## EXTRACTED ENTRIES
BEGIN

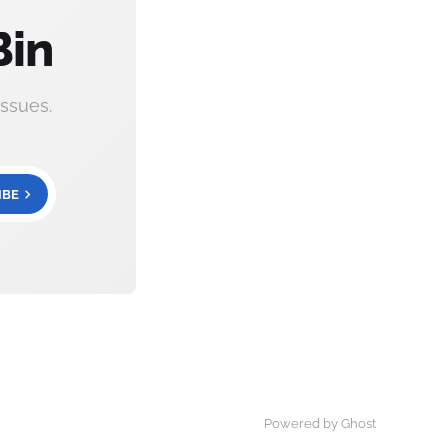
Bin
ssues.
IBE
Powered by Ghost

END
BEGIN

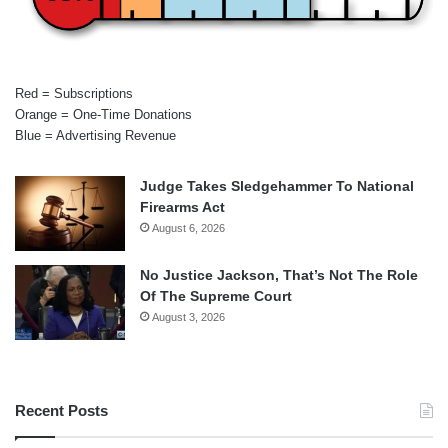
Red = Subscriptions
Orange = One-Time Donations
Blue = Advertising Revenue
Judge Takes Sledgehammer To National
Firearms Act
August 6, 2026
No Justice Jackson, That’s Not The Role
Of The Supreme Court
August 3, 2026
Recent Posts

END
BEGIN

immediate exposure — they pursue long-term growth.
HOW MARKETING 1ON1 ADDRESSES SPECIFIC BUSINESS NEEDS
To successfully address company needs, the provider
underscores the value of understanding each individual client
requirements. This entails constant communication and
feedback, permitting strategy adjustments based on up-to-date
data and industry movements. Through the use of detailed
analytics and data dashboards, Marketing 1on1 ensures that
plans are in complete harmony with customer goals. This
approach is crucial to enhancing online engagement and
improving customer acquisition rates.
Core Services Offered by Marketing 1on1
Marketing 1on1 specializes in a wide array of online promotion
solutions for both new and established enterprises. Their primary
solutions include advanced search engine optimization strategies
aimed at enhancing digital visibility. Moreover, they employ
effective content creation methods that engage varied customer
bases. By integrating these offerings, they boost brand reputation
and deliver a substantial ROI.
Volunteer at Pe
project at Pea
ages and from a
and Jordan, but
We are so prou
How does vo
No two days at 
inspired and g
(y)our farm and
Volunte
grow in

END

## ABOUT THIS EXERCISE
Within the material above, extract exactly the lines that start at the line containing "Orange = One-Time Donations" and stop after the line containing "Recent Posts", and only those.

## WRITTEN SOLUTION
Orange = One-Time Donations
Blue = Advertising Revenue
Judge Takes Sledgehammer To National
Firearms Act
August 6, 2026
No Justice Jackson, That’s Not The Role
Of The Supreme Court
August 3, 2026
Recent Posts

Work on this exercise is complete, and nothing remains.